Input for this task:
BEGIN
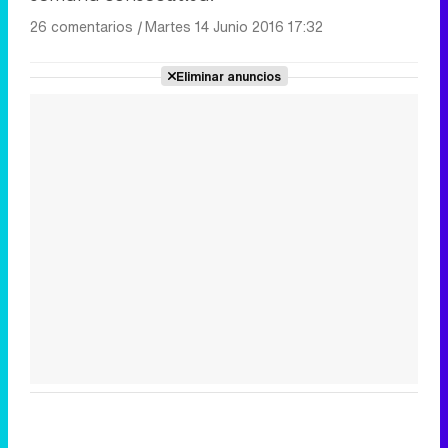
26 comentarios
|
Martes 14 Junio 2016 17:32
Eliminar anuncios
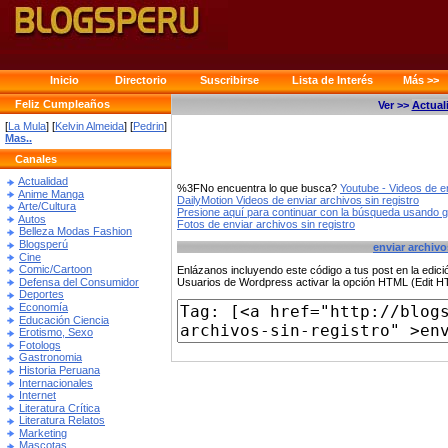
Inicio
Directorio
Suscribirse
Lista de Interés
Más >>
Feliz Cumpleaños
Ver >>
Actual
[
La Mula
] [
Kelvin Almeida
] [
Pedrin
]
Mas..
Canales
Actualidad
%3FNo encuentra lo que busca?
Youtube - Videos de en
Anime Manga
DailyMotion Videos de enviar archivos sin registro
Arte/Cultura
Presione aquí para continuar con la búsqueda usando 
Autos
Fotos de enviar archivos sin registro
Belleza Modas Fashion
Blogsperú
enviar archivo
Cine
Comic/Cartoon
Enlázanos incluyendo este código a tus post en la edi
Defensa del Consumidor
Usuarios de Wordpress activar la opción HTML (Edit 
Deportes
Economía
Educación Ciencia
Erotismo, Sexo
Fotologs
Gastronomia
Historia Peruana
Internacionales
Internet
Literatura Crítica
Literatura Relatos
Marketing
Mascotas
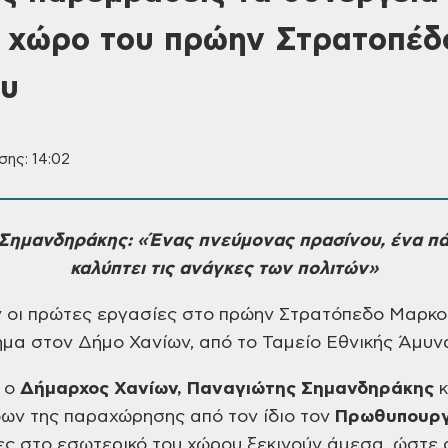
 χώρο του πρώην Στρατοπέδ
υ
σης: 14:02
Σημανδηράκης: «Ένας πνεύμονας πρασίνου, ένα π
καλύπτει
τις ανάγκες των πολιτών»
 οι πρώτες
εργασίες στο πρώην Στρατόπεδο Μαρκοπ
ημα
στον Δήμο Χανίων, από το Ταμείο Εθνικής Άμυν
ι ο
Δήμαρχος
Χανίων, Παναγιώτης Σημανδηράκης
κ
ων της
παραχώρησης από τον ίδιο τον
Πρωθυπουργ
ες
στο εσωτερικό του χώρου ξεκινούν άμεσα, ώστε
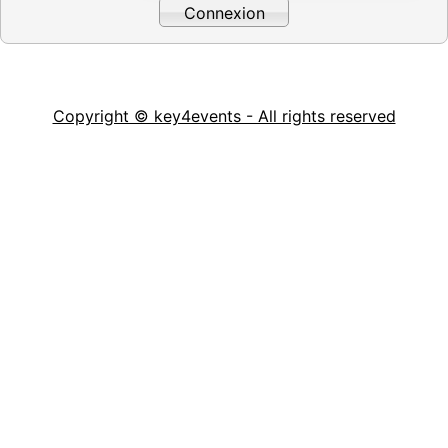
Copyright © key4events - All rights reserved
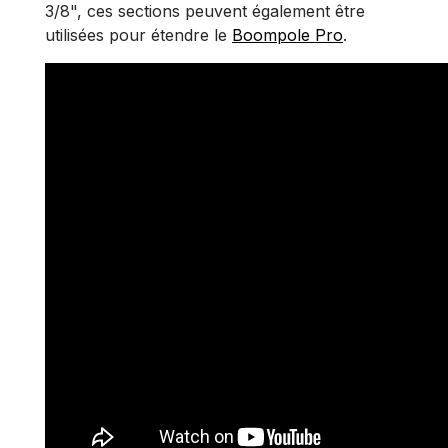
3/8", ces sections peuvent également être
utilisées pour étendre le
Boompole Pro
.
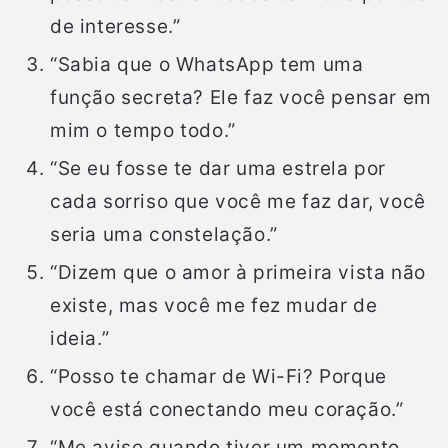
de interesse.”
“Sabia que o WhatsApp tem uma
função secreta? Ele faz você pensar em
mim o tempo todo.”
“Se eu fosse te dar uma estrela por
cada sorriso que você me faz dar, você
seria uma constelação.”
“Dizem que o amor à primeira vista não
existe, mas você me fez mudar de
ideia.”
“Posso te chamar de Wi-Fi? Porque
você está conectando meu coração.”
“Me avise quando tiver um momento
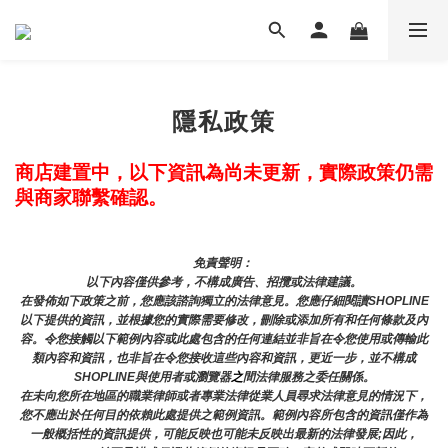
隱私政策
商店建置中，以下資訊為尚未更新，實際政策仍需
與商家聯繫確認。
免責聲明： 
以下內容僅供參考，不構成廣告、招攬或法律建議。
在發佈如下政策之前，您應該諮詢獨立的法律意見。您應仔細閱讀SHOPLINE
以下提供的資訊，並根據您的實際需要修改，刪除或添加所有和任何條款及內
容。令您接觸以下範例內容或此處包含的任何連結並非旨在令您使用或傳輸此
類內容和資訊，也非旨在令您接收這些內容和資訊，更近一步，並不構成
SHOPLINE與使用者或瀏覽器
之
間法律服務之委任關係。
在未向您所在地區的職業律師或者專業法律從業人員尋求法律意見的情況下，
您不應出於任何目的依賴此處提供之範例資訊。範例內容所包含的資訊僅作為
一般概括性的資訊提供，可能反映也可能未反映出最新的法律發展;因此，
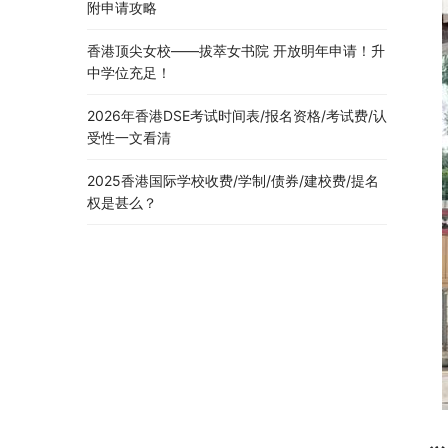
附申请攻略
香港顶尖女校——拔萃女书院 开放明年申请！升
中学位充足！
2026年香港DSE考试时间表/报名资格/考试费/认
受性一文看清
2025香港国际学校收费/学制/债券/建校费/提名
权是甚么？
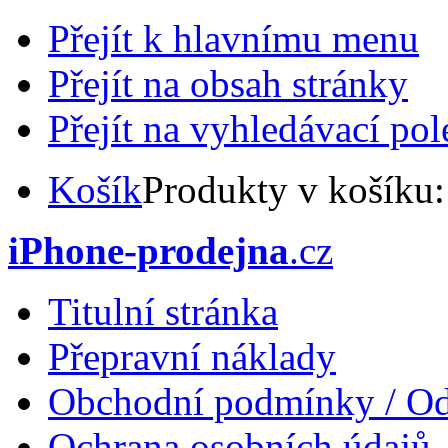
Přejít k hlavnímu menu
Přejít na obsah stránky
Přejít na vyhledávací pol
Košík
Produkty v košíku
iPhone-prodejna
.cz
Titulní stránka
Přepravní náklady
Obchodní podmínky / Od
Ochrana osobních údajů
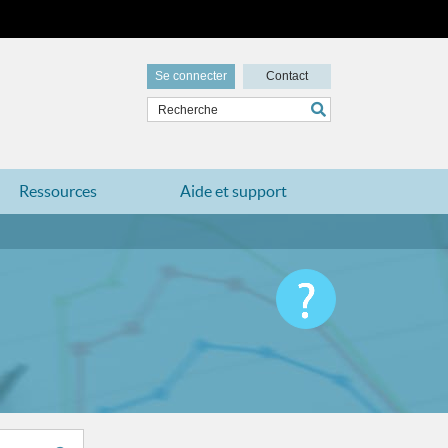
Se connecter
Contact
Ressources
Aide et support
END
Task requirements:
Report each line in the entries where the string "Literatura" occurs.

Output of the task:
Literatura Crítica
Literatura Relatos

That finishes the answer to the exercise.